Massimo Oddo, ex terzino di Milan e Lazio, ha analizzato il nuovo corso rossonero guidato da Rúben Amorim. Secondo l’ex campione del mondo, la proposta del nuovo tecnico è interessante e propositiva, basata su un calcio aggressivo e di dominio del gioco. Tuttavia, per vedere risultati concreti servirà tempo e pazienza.
“Abbiamo di fronte un allenatore che vorrebbe un Milan aggressivo, che domina il gioco”, ha spiegato Oddo. “Per arrivare a vedere qualcosa di concreto c’è bisogno di tempo. Amorim ha bisogno di inculcare la sua ideologia di calcio e non può riuscirci in due mesi”.
L’ex giocatore ha sottolineato come le squadre siano ancora in una fase di costruzione a inizio campionato, rendendo i primi verdetti poco indicativi. Ha poi citato l’esempio dell’Atalanta di Gasperini, che ha impiegato del tempo prima di diventare una macchina da gioco quasi perfetta.
Per questo, al momento, Oddo non considera il Milan una squadra pronta per lo scudetto. “Dipende dalla crescita che avrà, non tanto a livello di singoli, ma come collettivo”, ha precisato, lasciando aperta la porta a un’evoluzione nel corso della stagione.
In vista del big match dell’Olimpico, l’ex difensore ha offerto una chiave di lettura tattica. “Sarà un incontro di alto livello.

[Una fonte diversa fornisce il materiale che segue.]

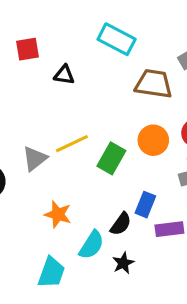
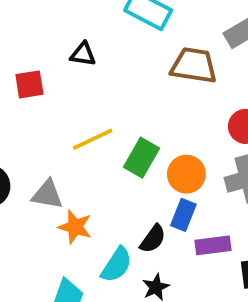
red square: (28, 49) -> (29, 84), moved
orange circle: (153, 140) -> (186, 174), moved
gray triangle: (35, 159) -> (47, 195), moved, turned 48

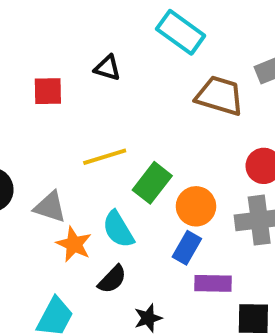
black semicircle: (153, 239) -> (112, 279), moved
cyan semicircle: (117, 265) -> (118, 229), moved, turned 108

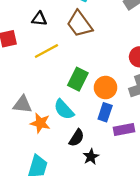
brown trapezoid: (220, 96) -> (80, 24), moved, turned -132
yellow line: (105, 157) -> (46, 51), moved
black semicircle: (112, 279) -> (77, 138), moved

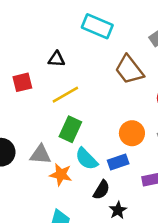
brown trapezoid: (80, 24) -> (129, 70), moved
green rectangle: (78, 79) -> (70, 129), moved
blue rectangle: (105, 112) -> (118, 162), moved, turned 54

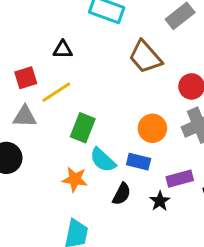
yellow line: (65, 95) -> (56, 92), moved
gray triangle: (40, 155) -> (25, 116), moved
blue rectangle: (118, 162) -> (139, 162), turned 36
black star: (118, 210) -> (160, 201), moved

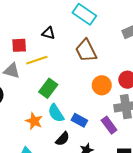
brown trapezoid: (145, 57) -> (86, 51), moved
orange circle: (152, 128) -> (102, 85), moved
purple rectangle: (180, 179) -> (109, 125), moved, turned 54

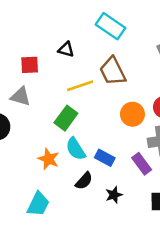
yellow line: (37, 60) -> (80, 86), moved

In questo momento la Lazio sta giocando con un centrocampo a tre, quindi avrà superiorità numerica lì in mezzo. Il Milan dovrà essere attento a non allungarsi”.
Un commento è andato anche a Gennaro Gattuso, suo ex compagno di squadra e attuale allenatore biancoceleste. “Rino è un amico e un professionista. Con lui la Lazio è partita benissimo e non avevo dubbi, perché è un combattivo e si trova a suo agio nelle situazioni di difficoltà, riuscendo a tenere la squadra fuori dalle problematiche extra campo”.
L’intervista ha toccato anche alcuni singoli giocatori, tra fantasia e realtà. Su un ipotetico arrivo di Luka Modrić nel suo Milan, quello del 2007, Oddo ha espresso ammirazione ma anche un dubbio. “È un campione, ma non so se sarebbe stato sempre titolare, perché avrebbe dovuto vedersela con Pirlo”.
Grandi elogi sono stati spesi per il giovane Cissé, definito un profilo “molto interessante” e con una “grande personalità”. “Quando entra non teme nulla, prova la giocata e corre dietro a tutti. Se non viene chiamato lui in Nazionale, non so chi possa essere convocato”.
Infine, una scommessa su Ramos, nuovo attaccante del Milan: “È un giocatore che ogni anno ha dato il suo contributo. Scommetto che lo farà anche in rossonero”. Il ricordo è poi andato alla sua esperienza personale, in particolare alla Champions League vinta nel 2007, un monito a non dare mai nulla per scontato.